2017 - the year of the initial coin offering

Philipp Pieper

Philipp Pieper

There’s been much hand-wringing by wealth advisers over skyrocketing initial coin offerings (ICOs) in 2017, and for good reason.

Through the end of November, ICOs raised more than $3.6bn (£2.7bn), according to CoinDesk, a crypto currency data tracker.

ICOs are essentially loosely regulated crowdfunding campaigns.

Companies issue digital tokens, which investors buy using crypto currencies, such as bitcoin or ether. The tokens can be used to purchase future products or services from the company, or be traded with other people.

According to the Financial Times, 587 ICOs launched in 2017, but only 54 per cent were successfully completed, with some disappearing altogether. The frenzy prompted China and South Korea to ban ICOs completely, while the US and UK have increased regulatory scrutiny of ICOs.
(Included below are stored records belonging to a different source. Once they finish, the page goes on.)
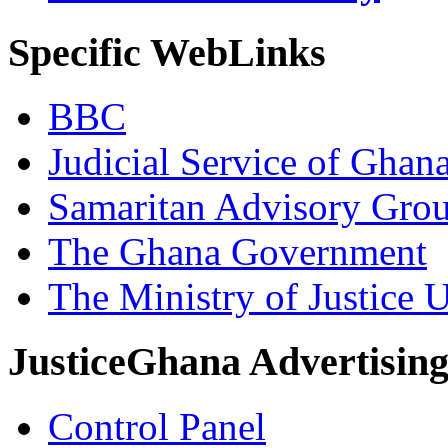
Specific WebLinks
BBC
Judicial Service of Ghan
Samaritan Advisory Gro
The Ghana Government
The Ministry of Justice 
JusticeGhana Advertisin
Control Panel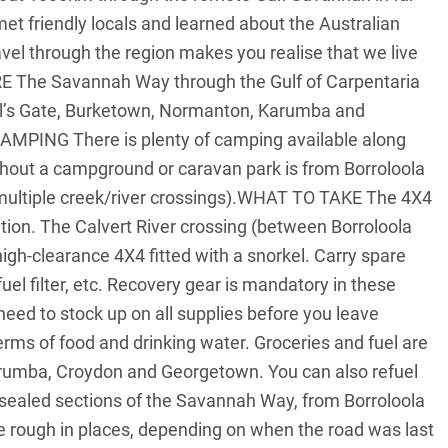
 friendly locals and learned about the Australian
vel through the region makes you realise that we live
RE The Savannah Way through the Gulf of Carpentaria
Hell’s Gate, Burketown, Normanton, Karumba and
AMPING There is plenty of camping available along
thout a campground or caravan park is from Borroloola
 multiple creek/river crossings).WHAT TO TAKE The 4X4
ition. The Calvert River crossing (between Borroloola
igh-clearance 4X4 fitted with a snorkel. Carry spare
 fuel filter, etc. Recovery gear is mandatory in these
ed to stock up on all supplies before you leave
terms of food and drinking water. Groceries and fuel are
arumba, Croydon and Georgetown. You can also refuel
aled sections of the Savannah Way, from Borroloola
 rough in places, depending on when the road was last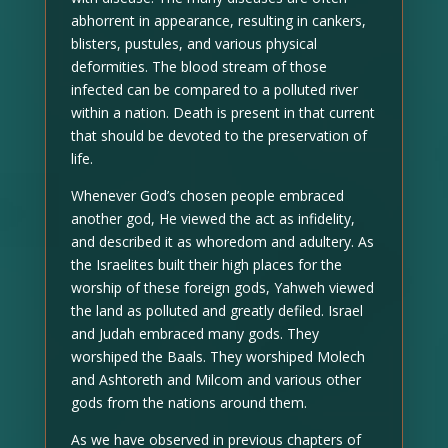
abhorrent in appearance, resulting in cankers,
blisters, pustules, and various physical
deformities. The blood stream of those
infected can be compared to a polluted river
within a nation. Death is present in that current
that should be devoted to the preservation of
life.
Whenever God’s chosen people embraced
another god, He viewed the act as infidelity,
and described it as whoredom and adultery. As
the Israelites built their high places for the
worship of these foreign gods, Yahweh viewed
the land as polluted and greatly defiled. Israel
and Judah embraced many gods. They
worshiped the Baals. They worshiped Molech
and Ashtoreth and Milcom and various other
gods from the nations around them.
As we have observed in previous chapters of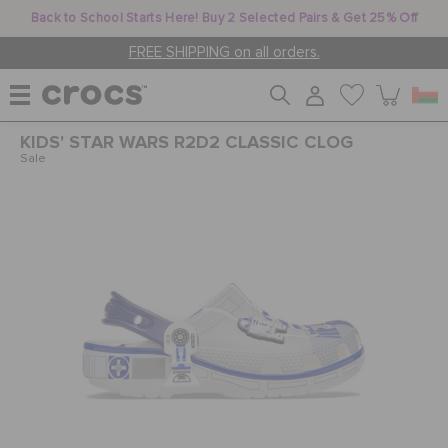
Back to School Starts Here! Buy 2 Selected Pairs & Get 25% Off
FREE SHIPPING on all orders.
KIDS' STAR WARS R2D2 CLASSIC CLOG
WOMEN
Sale
MEN
KIDS
JIBBITZ™ CHARMS
CROCS AT WORK™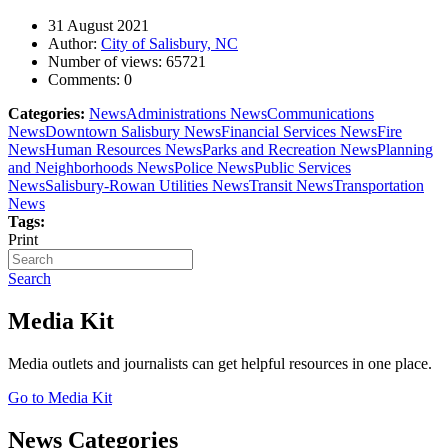
31 August 2021
Author:
City of Salisbury, NC
Number of views:
65721
Comments:
0
Categories:
News
Administrations News
Communications
News
Downtown Salisbury News
Financial Services News
Fire
News
Human Resources News
Parks and Recreation News
Planning
and Neighborhoods News
Police News
Public Services
News
Salisbury-Rowan Utilities News
Transit News
Transportation
News
Tags:
Print
Search
Media Kit
Media outlets and journalists can get helpful resources in one place.
Go to Media Kit
News Categories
Yet, with bitcoin valued at £13,000 ($17,000) on 12 December, clients are increasingly voicing a desire for wealth advisers to manage crypto assets on their behalf. It’s a trend that’s unlikely to reverse soon.

While that may only deepen advisers’ furrowed brows, none of this means the amount of capital flooding into the sector is unwarranted.

In fact, there is a way to reconcile the events of 2017, which may ultimately be known as the year of the ICO, with established technology business and investment use cases.

Just as the dot coms proved that there can be tremendous value creation – as well as heart-stopping losses – when massively disruptive technologies become mainstream, that may very well be the case for 2017’s ICOs.

We are still very early in the game. While many people are now familiar with bitcoin and ethereum, far fewer could name even one of 2017’s top ICOs.

But many of those companies are now busy building the new platforms that the next generation of blockchain will run on.

Just as the HTTP protocol needed to be developed before web browsing and e-commerce could proliferate, next-generation blockchain companies are taking what was created before – tokenisation via bitcoin, and smart contracts via ethereum – to build completely new business models.

Swarm Fund, which gives individual investors access to institutional investment classes, is just one example.

Instead of creating a token out of thin air, it takes something that already exists – such as a piece of property or a percentage of a real-world company – and 'tokenises' it so it can be traded, much like a traditional share of stock.

In doing so, it provides an avenue for wealth managers to satisfy their clients’ desire to include crypto assets in their portfolios, while putting money to work in the much more familiar world of institutional investment, albeit without high investment minimums, or restrictive investing time horizons.

There are hundreds of other companies doing similarly innovative things in other areas.

It’s the reason why, when all is said and done with 2017’s ICO class, that US$3.6bn (£2.7bn) may be nowhere near enough.